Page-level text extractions
- Opening Delimiter -

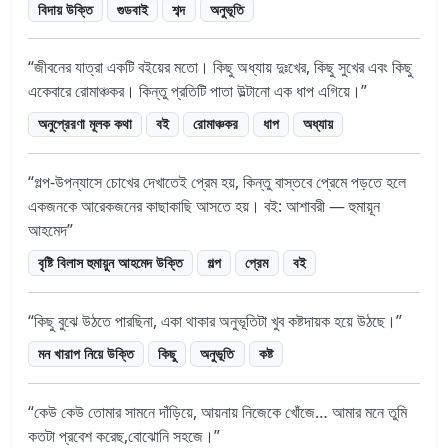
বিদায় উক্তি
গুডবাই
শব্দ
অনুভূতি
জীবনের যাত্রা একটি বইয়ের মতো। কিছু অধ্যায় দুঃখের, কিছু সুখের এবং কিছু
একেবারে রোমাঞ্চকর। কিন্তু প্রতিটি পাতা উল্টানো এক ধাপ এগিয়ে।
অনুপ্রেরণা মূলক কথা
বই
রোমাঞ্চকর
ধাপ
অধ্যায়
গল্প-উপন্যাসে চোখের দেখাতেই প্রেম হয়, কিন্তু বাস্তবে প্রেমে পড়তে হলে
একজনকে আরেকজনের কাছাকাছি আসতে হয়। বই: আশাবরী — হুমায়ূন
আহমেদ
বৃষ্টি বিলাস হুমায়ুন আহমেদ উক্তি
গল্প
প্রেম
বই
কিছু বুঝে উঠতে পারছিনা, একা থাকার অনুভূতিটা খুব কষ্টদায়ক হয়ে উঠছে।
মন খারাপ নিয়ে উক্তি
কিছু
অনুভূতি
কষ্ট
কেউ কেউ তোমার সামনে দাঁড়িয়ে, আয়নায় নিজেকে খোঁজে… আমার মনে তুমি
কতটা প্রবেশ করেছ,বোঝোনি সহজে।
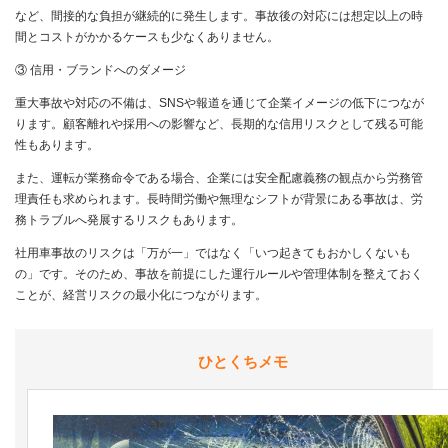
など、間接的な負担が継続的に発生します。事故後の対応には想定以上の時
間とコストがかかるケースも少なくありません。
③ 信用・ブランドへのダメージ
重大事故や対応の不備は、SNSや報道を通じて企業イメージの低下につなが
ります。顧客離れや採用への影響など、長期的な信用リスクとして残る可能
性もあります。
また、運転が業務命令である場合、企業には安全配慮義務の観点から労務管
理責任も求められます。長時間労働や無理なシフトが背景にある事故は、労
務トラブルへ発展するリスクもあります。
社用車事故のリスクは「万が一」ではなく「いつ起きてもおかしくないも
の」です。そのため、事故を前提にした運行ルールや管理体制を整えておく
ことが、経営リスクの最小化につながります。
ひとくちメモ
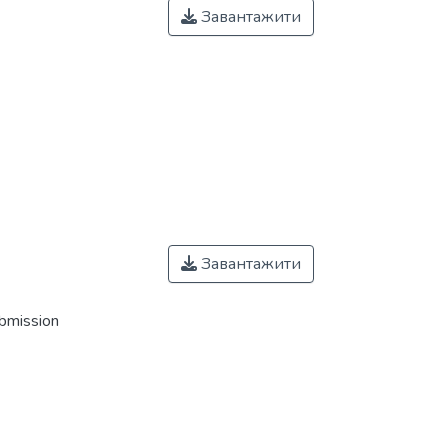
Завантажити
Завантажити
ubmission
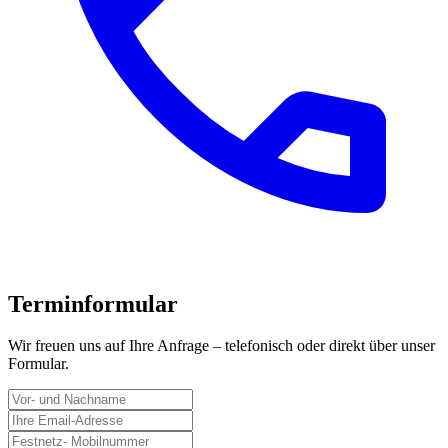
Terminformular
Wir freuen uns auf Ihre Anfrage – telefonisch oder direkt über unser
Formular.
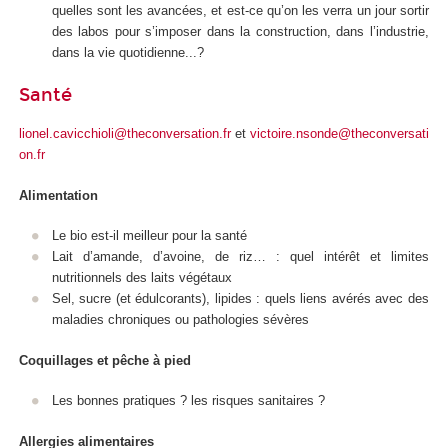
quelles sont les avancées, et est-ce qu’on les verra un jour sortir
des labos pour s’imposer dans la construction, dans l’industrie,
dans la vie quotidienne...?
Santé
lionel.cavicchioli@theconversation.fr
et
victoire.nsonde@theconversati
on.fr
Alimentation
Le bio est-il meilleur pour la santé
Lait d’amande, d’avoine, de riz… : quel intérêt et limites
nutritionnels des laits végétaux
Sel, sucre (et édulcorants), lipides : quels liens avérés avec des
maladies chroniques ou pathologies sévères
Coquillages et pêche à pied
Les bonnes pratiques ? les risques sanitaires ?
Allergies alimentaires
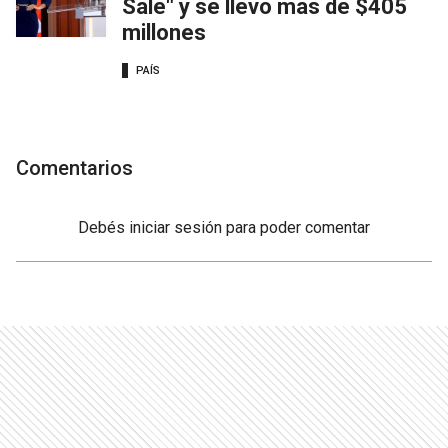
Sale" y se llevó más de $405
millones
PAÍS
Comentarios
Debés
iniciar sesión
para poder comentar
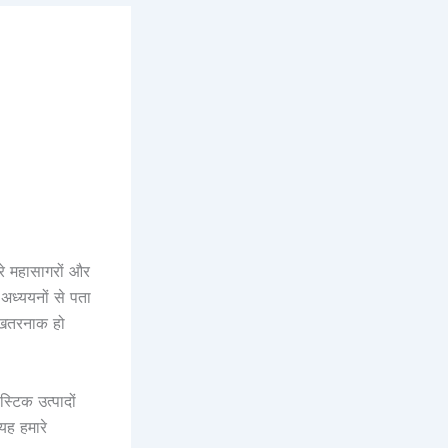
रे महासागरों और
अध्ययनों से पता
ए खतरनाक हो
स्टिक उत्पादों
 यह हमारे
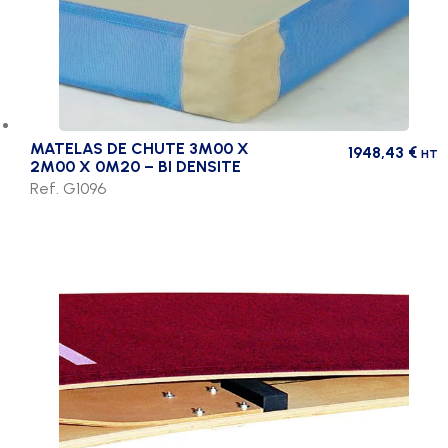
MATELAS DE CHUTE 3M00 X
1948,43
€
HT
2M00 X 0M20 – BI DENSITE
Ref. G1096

- Closing Delimiter -

Repeat the records above exactly. No pictures go into the repeat.

বিদায় উক্তি
গুডবাই
শব্দ
অনুভূতি
জীবনের যাত্রা একটি বইয়ের মতো। কিছু অধ্যায় দুঃখের, কিছু সুখের এবং কিছু
একেবারে রোমাঞ্চকর। কিন্তু প্রতিটি পাতা উল্টানো এক ধাপ এগিয়ে।
অনুপ্রেরণা মূলক কথা
বই
রোমাঞ্চকর
ধাপ
অধ্যায়
গল্প-উপন্যাসে চোখের দেখাতেই প্রেম হয়, কিন্তু বাস্তবে প্রেমে পড়তে হলে
একজনকে আরেকজনের কাছাকাছি আসতে হয়। বই: আশাবরী — হুমায়ূন
আহমেদ
বৃষ্টি বিলাস হুমায়ুন আহমেদ উক্তি
গল্প
প্রেম
বই
কিছু বুঝে উঠতে পারছিনা, একা থাকার অনুভূতিটা খুব কষ্টদায়ক হয়ে উঠছে।
মন খারাপ নিয়ে উক্তি
কিছু
অনুভূতি
কষ্ট
কেউ কেউ তোমার সামনে দাঁড়িয়ে, আয়নায় নিজেকে খোঁজে… আমার মনে তুমি
কতটা প্রবেশ করেছ,বোঝোনি সহজে।
など、間接的な負担が継続的に発生します。事故後の対応には想定以上の時
間とコストがかかるケースも少なくありません。
③ 信用・ブランドへのダメージ
重大事故や対応の不備は、SNSや報道を通じて企業イメージの低下につなが
ります。顧客離れや採用への影響など、長期的な信用リスクとして残る可能
性もあります。
また、運転が業務命令である場合、企業には安全配慮義務の観点から労務管
理責任も求められます。長時間労働や無理なシフトが背景にある事故は、労
務トラブルへ発展するリスクもあります。
社用車事故のリスクは「万が一」ではなく「いつ起きてもおかしくないも
の」です。そのため、事故を前提にした運行ルールや管理体制を整えておく
ことが、経営リスクの最小化につながります。
ひとくちメモ
Завантажити
Завантажити
ubmission
Terminformular
Wir freuen uns auf Ihre Anfrage – telefonisch oder direkt über unser
Formular.
quelles sont les avancées, et est-ce qu’on les verra un jour sortir
des labos pour s’imposer dans la construction, dans l’industrie,
dans la vie quotidienne...?
Santé
lionel.cavicchioli@theconversation.fr
et
victoire.nsonde@theconversati
on.fr
Alimentation
Le bio est-il meilleur pour la santé
Lait d’amande, d’avoine, de riz… : quel intérêt et limites
nutritionnels des laits végétaux
Sel, sucre (et édulcorants), lipides : quels liens avérés avec des
maladies chroniques ou pathologies sévères
Coquillages et pêche à pied
Les bonnes pratiques ? les risques sanitaires ?
Allergies alimentaires
Sale" y se llevó más de $405
millones
PAÍS
Comentarios
Debés
iniciar sesión
para poder comentar
रे महासागरों और
अध्ययनों से पता
ए खतरनाक हो
स्टिक उत्पादों
 यह हमारे
MATELAS DE CHUTE 3M00 X
1948,43
€
HT
2M00 X 0M20 – BI DENSITE
Ref. G1096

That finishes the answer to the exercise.